Harnessing Quantum Support Vector Machines for Cross-Domain Classification of Quantum States
Diksha Sharma, Vivek Balasaheb Sabale, Parvinder Singh, Atul Kumar
TL;DR
The paper addresses the challenge of entanglement versus separability classification in quantum states under cross-domain conditions. It introduces a quantum support vector machine (QSVM) with a fidelity-based kernel and SWAP-test computation to perform cross-domain classification on two-qubit mixed states, comparing its performance to classical SVMs and neural networks. Results show that QSVM achieves high accuracy, including 100% for Horodecki states, and remains robust under random local unitary transformations, signaling a quantum advantage in state discrimination and non-classical correlation detection.
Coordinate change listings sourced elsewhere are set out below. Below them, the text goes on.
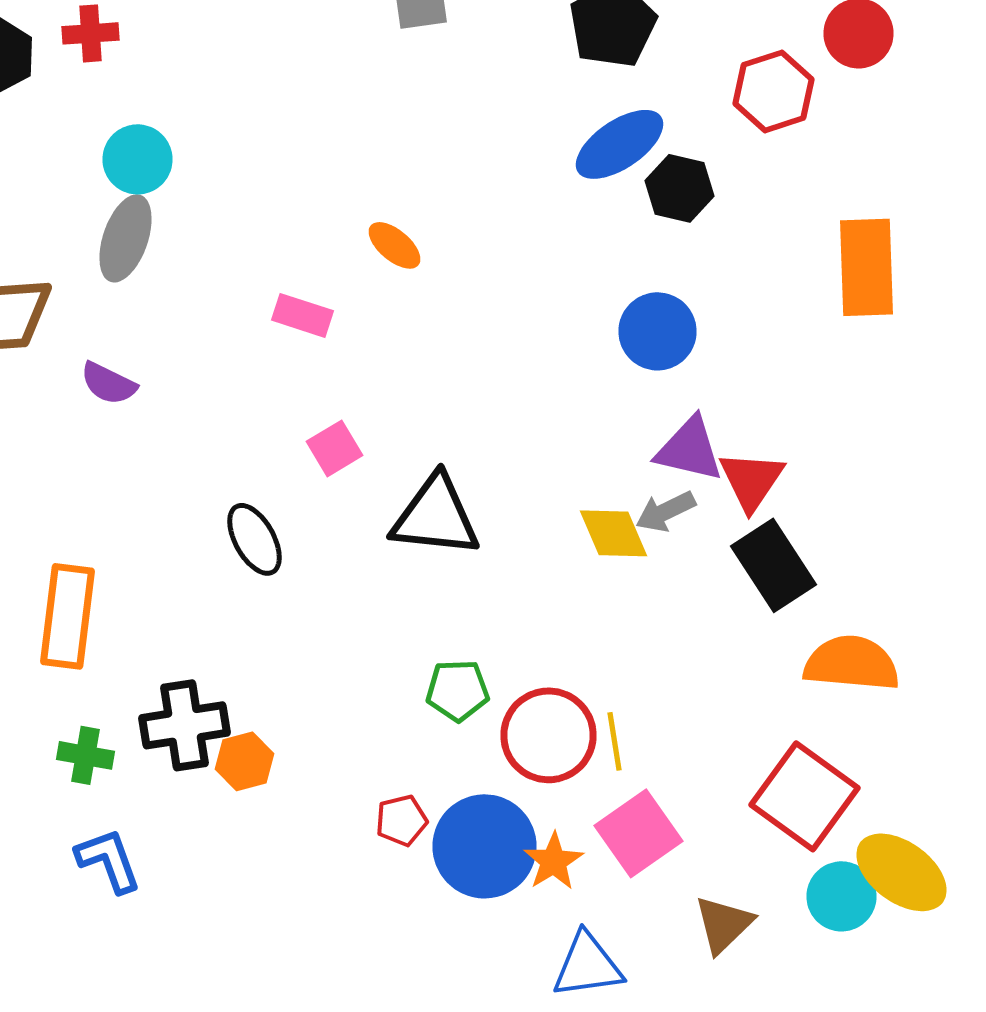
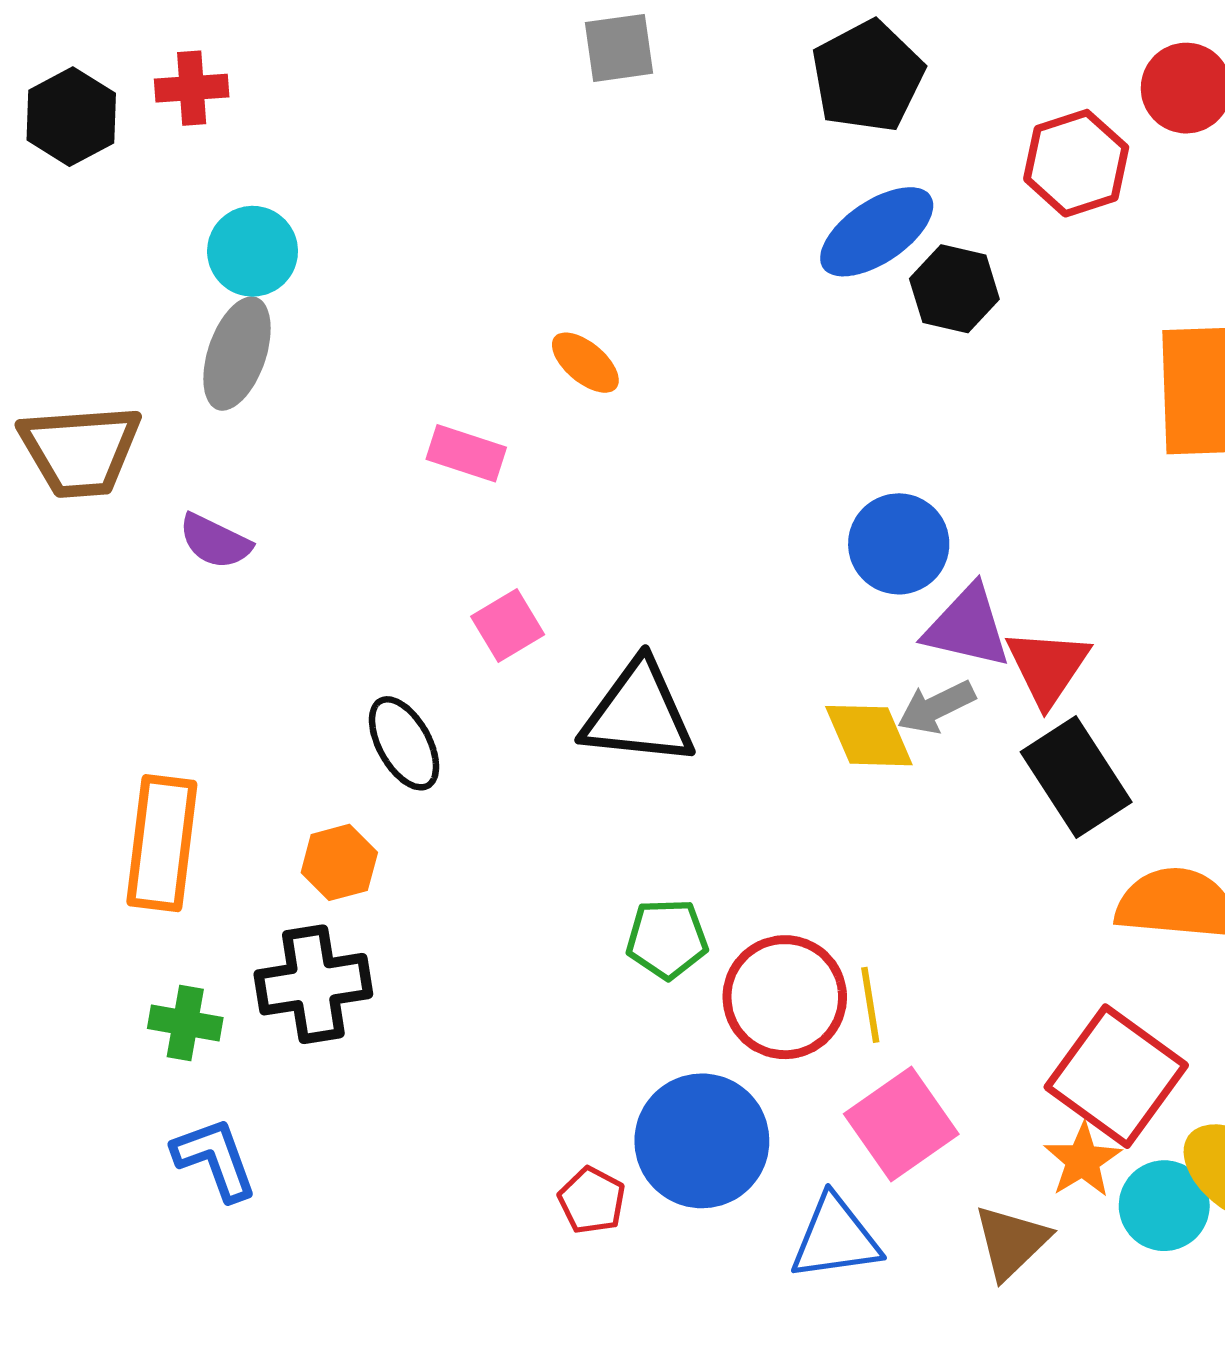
blue circle: (658, 331) -> (899, 544), moved
orange hexagon: (244, 761) -> (339, 862), moved
red pentagon: (402, 820) -> (592, 1200), moved, turned -30
orange star: (554, 861) -> (1083, 1160), moved
blue triangle: (588, 965) -> (835, 1238), moved

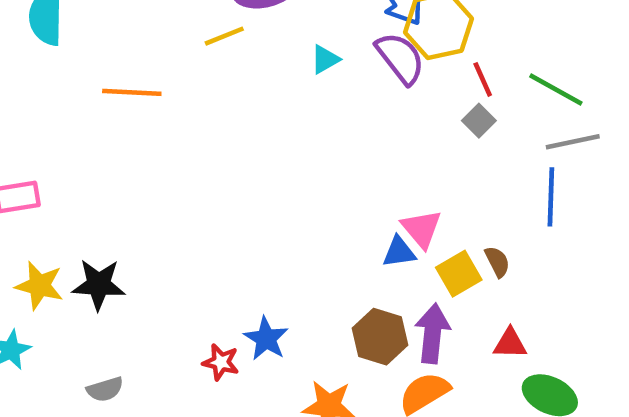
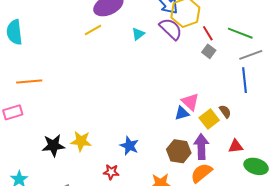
orange line: (132, 92) -> (29, 81), moved
yellow star: (39, 286) -> (81, 141), moved
blue star: (266, 339) -> (129, 146), moved

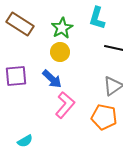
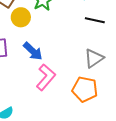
yellow circle: (60, 52) -> (21, 17), moved

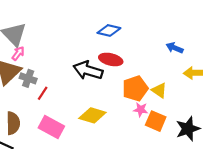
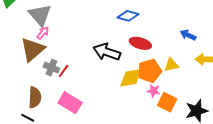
red ellipse: (111, 59) -> (140, 43), moved
gray cross: (28, 78) -> (51, 68), moved
yellow triangle: (159, 90) -> (171, 65), moved, turned -49
yellow diamond: (92, 115) -> (131, 78), moved, turned -30

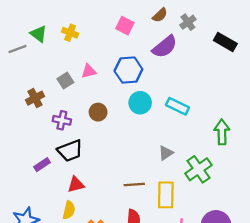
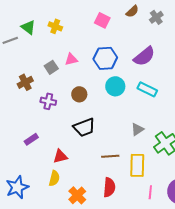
purple semicircle: (165, 47) -> (144, 56), moved
black trapezoid: (70, 151) -> (84, 127), moved

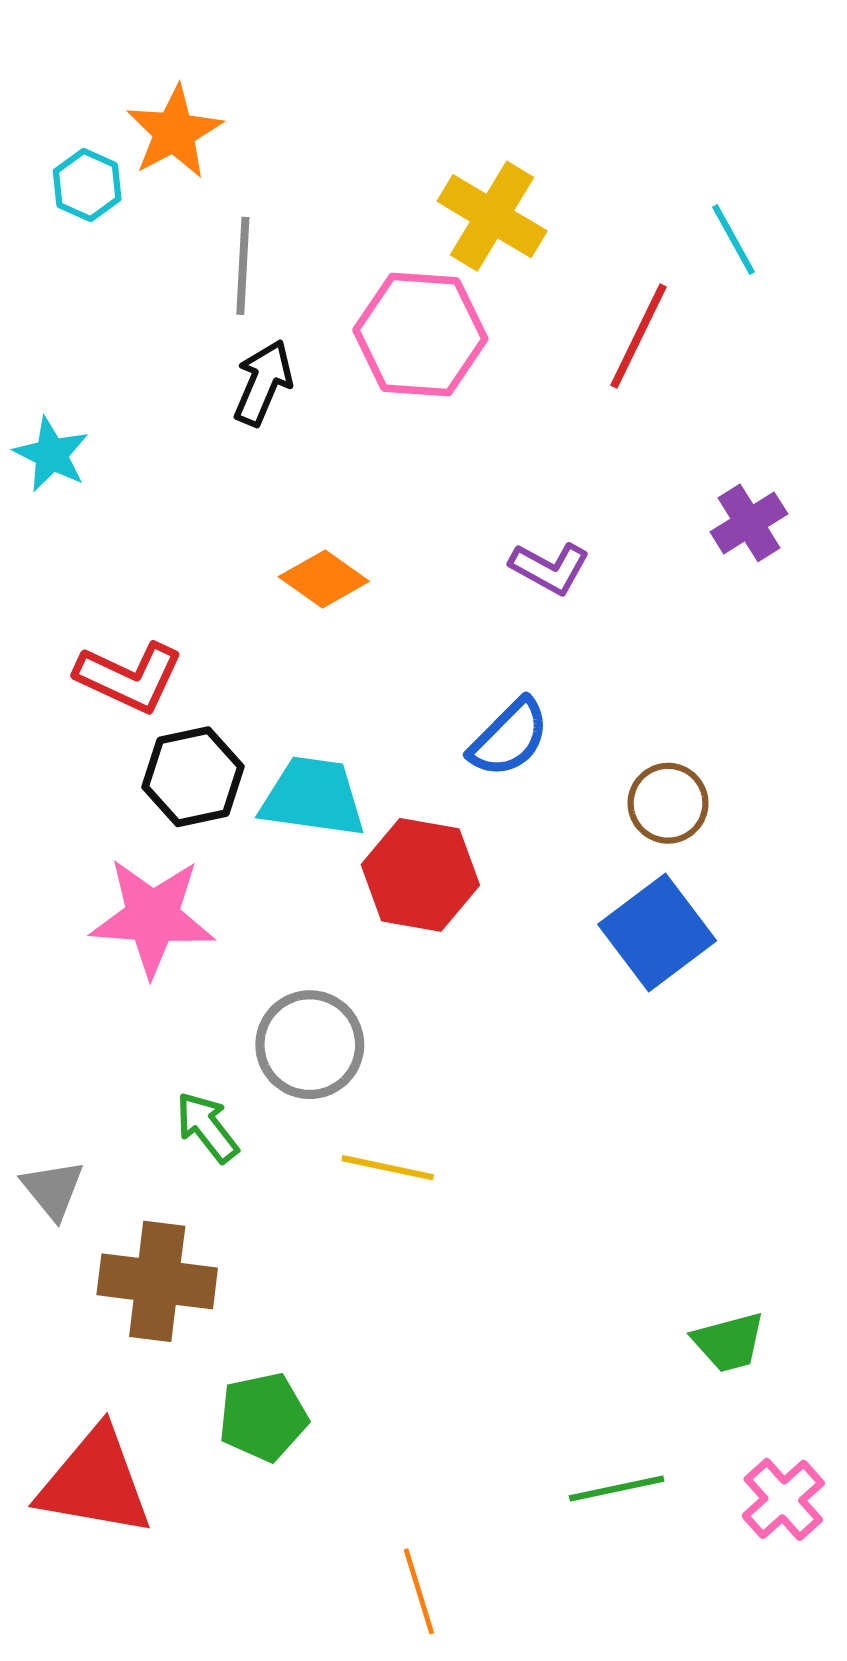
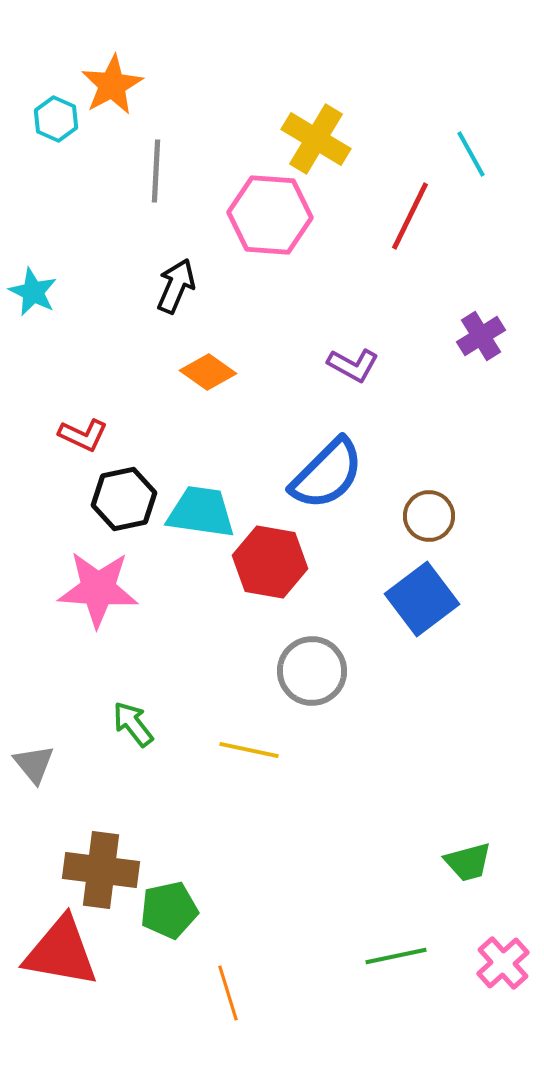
black arrow: (263, 383) -> (176, 286), moved
red L-shape: (129, 677) -> (83, 435), size x0.7
blue semicircle: (509, 738) -> (327, 474), size x1.4
gray circle: (310, 1045) -> (312, 671), moved
brown cross: (157, 1281) -> (101, 870), moved
orange line: (419, 1591) -> (228, 993), moved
The work suggests scalability to multi-qubit systems and provides data generated via QuTiP for reproducibility and broader application.
Abstract
In the present study, we use cross-domain classification using quantum machine learning for quantum advantages to readdress the entanglement versus separability paradigm. The inherent structure of quantum states and its relation to a particular class of quantum states are used to intuitively classify testing states from domains different from training states, called \textit{cross-domain classification}. Using our quantum machine learning algorithm, we demonstrate efficient classifications of two-qubit mixed states into entangled and separable classes. For analyzing the quantumness of correlations, our model adequately classifies Bell diagonal states as zero and non-zero discord states. In addition, we also extend our analysis to evaluate the robustness of our model using random local unitary transformations. Our results demonstrate the potential of the quantum support vector machine for classifying quantum states across the multi-dimensional Hilbert space in comparison to classical support vector machines and neural networks.